What is an OpenAI-compatible API?
An OpenAI-compatible API accepts the same request format as OpenAI's /v1/chat/completions endpoint. You send the same JSON body, get back the same response shape. The only thing that changes is the base URL.
Token Landing implements this compatibility layer with one difference: behind that familiar interface, your requests get routed between premium and economy models based on rules you define. The OpenAI SDK, LangChain, LlamaIndex, and any tool that speaks the OpenAI protocol works without modification.
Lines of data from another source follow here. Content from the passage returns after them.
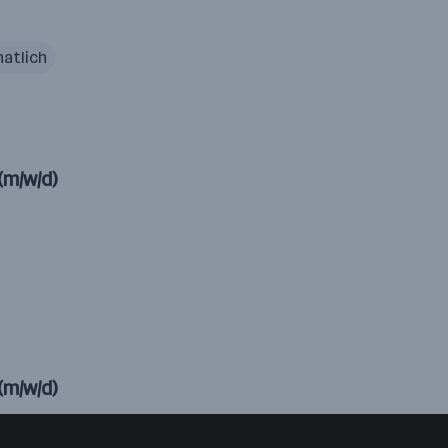
natlich
(m/w/d)
(m/w/d)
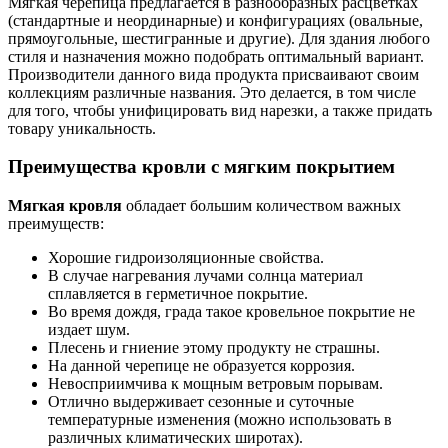
Мягкая черепица предлагается в разнообразных расцветках
(стандартные и неординарные) и конфигурациях (овальные,
прямоугольные, шестигранные и другие). Для здания любого
стиля и назначения можно подобрать оптимальный вариант.
Производители данного вида продукта присваивают своим
коллекциям различные названия. Это делается, в том числе
для того, чтобы унифицировать вид нарезки, а также придать
товару уникальность.
Преимущества кровли с мягким покрытием
Мягкая кровля
обладает большим количеством важных
преимуществ:
Хорошие гидроизоляционные свойства.
В случае нагревания лучами солнца материал
сплавляется в герметичное покрытие.
Во время дождя, града такое кровельное покрытие не
издает шум.
Плесень и гниение этому продукту не страшны.
На данной черепице не образуется коррозия.
Невосприимчива к мощным ветровым порывам.
Отлично выдерживает сезонные и суточные
температурные изменения (можно использовать в
различных климатических широтах).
Why we went this route (no pun intended)
We spent weeks debating whether to build a custom API or go OpenAI-compatible. The custom route would have let us do fancier things with the request format. But after talking to about a dozen teams, the answer was obvious: nobody wants to rewrite their API client. One infrastructure lead told us, "I have 47 places in our codebase that call OpenAI. I'm not touching all of them."
So we went with compatibility. Migration is a one-line config change:
# Before
client = OpenAI(api_key="sk-...")
# After
client = OpenAI(
api_key="your-token-landing-key",
base_url="https://api.token-landing.com/v1"
)
That's it. Your prompts, your system messages, your function calling, your streaming logic, your retry handling, your error types. All the same.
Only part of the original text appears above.